* Task statement
After reading the lines below, count those that contain "calendar" and give the count alone.

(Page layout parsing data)
####################
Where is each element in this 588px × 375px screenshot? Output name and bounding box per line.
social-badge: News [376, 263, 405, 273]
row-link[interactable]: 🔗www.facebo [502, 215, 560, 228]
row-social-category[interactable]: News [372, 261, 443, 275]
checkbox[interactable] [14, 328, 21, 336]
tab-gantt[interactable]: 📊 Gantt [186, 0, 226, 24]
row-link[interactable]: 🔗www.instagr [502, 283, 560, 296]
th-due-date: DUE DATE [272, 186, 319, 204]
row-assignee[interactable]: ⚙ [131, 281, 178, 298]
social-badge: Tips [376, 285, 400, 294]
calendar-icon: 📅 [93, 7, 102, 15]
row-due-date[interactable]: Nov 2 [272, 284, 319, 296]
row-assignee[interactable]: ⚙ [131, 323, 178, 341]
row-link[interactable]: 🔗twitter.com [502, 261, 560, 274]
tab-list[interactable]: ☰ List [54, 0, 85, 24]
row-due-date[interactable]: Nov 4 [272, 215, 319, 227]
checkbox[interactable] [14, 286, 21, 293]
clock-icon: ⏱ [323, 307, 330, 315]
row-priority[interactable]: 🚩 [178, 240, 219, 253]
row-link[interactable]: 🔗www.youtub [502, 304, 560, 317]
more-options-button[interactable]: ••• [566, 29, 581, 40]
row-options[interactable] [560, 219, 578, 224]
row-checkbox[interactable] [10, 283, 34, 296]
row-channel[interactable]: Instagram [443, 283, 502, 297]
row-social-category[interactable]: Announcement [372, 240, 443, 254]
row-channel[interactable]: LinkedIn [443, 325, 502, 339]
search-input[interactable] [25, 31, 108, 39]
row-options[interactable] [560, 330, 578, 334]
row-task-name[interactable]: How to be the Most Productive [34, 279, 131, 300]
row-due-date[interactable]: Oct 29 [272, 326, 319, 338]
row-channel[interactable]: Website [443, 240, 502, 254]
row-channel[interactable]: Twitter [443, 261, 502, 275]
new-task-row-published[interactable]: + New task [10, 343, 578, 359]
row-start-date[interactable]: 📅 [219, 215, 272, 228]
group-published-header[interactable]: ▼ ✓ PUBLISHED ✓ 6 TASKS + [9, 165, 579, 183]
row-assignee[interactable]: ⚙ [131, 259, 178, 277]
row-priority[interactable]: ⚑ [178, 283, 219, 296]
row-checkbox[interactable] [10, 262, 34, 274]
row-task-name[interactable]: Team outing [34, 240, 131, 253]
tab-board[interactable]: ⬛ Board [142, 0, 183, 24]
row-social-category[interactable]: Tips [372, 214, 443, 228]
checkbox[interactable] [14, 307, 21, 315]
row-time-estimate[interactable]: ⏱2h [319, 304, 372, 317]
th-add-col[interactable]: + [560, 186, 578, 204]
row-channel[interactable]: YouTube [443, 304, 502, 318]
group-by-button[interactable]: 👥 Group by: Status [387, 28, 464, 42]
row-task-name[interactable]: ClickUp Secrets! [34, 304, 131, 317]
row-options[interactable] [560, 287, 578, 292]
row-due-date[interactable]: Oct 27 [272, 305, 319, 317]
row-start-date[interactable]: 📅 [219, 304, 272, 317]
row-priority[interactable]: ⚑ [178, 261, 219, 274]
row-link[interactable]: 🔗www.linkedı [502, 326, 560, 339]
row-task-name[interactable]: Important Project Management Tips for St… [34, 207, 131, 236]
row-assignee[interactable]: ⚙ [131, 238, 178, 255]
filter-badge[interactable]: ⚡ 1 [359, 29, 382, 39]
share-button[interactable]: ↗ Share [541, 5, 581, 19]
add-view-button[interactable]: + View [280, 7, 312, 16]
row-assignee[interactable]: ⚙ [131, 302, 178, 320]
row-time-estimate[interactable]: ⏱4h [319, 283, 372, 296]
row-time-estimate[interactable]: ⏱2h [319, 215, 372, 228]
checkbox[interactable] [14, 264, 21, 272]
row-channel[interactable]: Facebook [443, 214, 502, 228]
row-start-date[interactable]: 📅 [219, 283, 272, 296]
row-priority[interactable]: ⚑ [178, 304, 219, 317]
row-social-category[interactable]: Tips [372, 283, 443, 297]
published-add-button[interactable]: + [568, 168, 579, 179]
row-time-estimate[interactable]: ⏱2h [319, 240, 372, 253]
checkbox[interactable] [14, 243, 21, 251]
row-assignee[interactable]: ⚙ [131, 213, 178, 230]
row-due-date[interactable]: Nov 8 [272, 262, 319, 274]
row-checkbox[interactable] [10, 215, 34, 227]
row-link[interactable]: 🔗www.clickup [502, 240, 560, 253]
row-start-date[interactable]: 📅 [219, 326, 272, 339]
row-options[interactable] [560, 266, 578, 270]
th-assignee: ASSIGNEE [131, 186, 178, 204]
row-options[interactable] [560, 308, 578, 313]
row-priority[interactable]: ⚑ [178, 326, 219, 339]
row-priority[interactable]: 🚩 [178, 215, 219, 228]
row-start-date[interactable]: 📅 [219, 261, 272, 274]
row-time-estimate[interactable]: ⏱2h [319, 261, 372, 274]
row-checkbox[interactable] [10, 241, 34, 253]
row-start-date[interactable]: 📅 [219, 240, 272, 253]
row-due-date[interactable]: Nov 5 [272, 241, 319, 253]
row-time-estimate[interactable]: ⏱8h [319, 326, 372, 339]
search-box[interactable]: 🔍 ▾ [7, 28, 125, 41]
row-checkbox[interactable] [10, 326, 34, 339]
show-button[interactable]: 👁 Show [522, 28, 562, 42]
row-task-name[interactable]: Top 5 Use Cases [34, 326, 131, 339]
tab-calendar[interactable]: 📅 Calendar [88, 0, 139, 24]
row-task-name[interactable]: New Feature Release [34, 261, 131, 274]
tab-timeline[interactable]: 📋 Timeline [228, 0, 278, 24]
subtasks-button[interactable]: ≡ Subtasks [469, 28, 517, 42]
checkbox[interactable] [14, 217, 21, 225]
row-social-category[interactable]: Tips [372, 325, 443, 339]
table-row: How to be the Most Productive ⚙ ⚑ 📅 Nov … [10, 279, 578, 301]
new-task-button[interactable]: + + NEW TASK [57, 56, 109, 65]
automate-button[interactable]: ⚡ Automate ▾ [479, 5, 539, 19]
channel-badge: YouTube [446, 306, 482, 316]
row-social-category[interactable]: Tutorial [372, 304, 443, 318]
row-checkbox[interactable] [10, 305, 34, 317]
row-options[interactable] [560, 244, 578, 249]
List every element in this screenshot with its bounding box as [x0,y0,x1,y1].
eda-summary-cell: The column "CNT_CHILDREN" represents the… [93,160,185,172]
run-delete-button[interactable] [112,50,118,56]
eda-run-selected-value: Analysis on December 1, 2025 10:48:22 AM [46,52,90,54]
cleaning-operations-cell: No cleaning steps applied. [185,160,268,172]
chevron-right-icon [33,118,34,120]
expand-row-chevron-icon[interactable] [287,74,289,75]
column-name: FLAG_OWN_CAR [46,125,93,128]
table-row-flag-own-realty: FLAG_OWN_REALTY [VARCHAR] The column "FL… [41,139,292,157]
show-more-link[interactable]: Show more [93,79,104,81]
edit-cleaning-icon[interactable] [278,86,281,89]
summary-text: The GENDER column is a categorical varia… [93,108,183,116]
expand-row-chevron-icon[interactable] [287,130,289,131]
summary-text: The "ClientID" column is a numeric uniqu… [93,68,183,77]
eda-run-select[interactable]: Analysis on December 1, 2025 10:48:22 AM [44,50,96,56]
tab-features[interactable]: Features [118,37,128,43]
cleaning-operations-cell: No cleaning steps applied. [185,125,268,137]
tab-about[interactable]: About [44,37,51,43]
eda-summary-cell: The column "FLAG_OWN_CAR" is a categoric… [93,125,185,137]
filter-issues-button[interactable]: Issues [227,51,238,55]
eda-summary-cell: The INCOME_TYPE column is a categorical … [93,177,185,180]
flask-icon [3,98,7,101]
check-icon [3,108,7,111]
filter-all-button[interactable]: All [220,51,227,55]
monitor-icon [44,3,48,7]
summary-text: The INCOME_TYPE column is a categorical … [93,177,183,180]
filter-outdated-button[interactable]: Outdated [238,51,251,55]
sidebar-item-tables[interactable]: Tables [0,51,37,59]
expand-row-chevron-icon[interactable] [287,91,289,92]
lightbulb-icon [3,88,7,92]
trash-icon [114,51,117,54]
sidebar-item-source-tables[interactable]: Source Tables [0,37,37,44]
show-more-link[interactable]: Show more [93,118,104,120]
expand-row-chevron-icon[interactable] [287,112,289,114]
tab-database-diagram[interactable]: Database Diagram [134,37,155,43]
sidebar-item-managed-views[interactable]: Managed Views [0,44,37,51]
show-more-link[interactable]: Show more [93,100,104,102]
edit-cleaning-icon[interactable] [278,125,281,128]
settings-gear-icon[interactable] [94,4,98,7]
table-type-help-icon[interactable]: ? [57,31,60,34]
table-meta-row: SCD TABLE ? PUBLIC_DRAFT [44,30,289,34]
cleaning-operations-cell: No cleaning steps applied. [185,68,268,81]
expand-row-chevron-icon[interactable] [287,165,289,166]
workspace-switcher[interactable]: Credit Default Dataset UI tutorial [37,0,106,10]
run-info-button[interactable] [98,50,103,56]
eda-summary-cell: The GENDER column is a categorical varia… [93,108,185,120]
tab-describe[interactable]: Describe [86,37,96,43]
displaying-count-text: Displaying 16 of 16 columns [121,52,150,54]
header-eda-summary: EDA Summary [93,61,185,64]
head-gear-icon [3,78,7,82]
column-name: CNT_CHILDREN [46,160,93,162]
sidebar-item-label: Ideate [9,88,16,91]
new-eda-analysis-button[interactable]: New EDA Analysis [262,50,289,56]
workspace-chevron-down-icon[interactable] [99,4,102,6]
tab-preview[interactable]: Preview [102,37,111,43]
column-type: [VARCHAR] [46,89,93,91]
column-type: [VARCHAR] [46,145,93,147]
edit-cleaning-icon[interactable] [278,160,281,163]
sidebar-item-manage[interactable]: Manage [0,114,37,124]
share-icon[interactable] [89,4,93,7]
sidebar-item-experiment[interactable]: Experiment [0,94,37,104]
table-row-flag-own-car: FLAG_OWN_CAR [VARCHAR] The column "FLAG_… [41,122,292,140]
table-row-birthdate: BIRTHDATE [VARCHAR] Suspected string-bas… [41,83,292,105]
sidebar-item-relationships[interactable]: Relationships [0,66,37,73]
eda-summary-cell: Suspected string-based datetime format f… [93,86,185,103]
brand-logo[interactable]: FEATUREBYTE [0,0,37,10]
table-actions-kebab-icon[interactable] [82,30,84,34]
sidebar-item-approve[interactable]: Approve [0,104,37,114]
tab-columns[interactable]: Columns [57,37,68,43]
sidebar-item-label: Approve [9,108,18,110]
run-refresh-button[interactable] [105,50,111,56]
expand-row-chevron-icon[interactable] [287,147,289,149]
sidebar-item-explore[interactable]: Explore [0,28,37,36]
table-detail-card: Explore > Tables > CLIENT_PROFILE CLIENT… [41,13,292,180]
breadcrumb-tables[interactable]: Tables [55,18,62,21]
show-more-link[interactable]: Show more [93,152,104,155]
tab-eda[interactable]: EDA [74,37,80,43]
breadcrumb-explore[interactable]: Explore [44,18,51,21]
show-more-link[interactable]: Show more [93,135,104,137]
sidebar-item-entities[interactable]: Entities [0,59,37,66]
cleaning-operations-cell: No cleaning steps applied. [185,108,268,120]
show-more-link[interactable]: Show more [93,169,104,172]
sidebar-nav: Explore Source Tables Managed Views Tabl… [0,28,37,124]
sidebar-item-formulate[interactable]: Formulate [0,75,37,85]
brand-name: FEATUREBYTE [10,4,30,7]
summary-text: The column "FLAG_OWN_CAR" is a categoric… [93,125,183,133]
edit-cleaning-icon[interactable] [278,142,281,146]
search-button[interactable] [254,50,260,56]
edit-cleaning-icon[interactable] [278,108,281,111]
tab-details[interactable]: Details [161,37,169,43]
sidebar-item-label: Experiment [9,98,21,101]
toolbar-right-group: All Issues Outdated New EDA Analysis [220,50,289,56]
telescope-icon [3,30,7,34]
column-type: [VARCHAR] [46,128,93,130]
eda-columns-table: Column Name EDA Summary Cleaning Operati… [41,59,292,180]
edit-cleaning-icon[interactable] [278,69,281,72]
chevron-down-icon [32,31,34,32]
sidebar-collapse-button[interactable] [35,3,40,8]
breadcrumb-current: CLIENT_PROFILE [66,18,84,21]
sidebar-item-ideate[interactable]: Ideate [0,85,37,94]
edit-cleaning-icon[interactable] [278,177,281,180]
####################
* Response box
2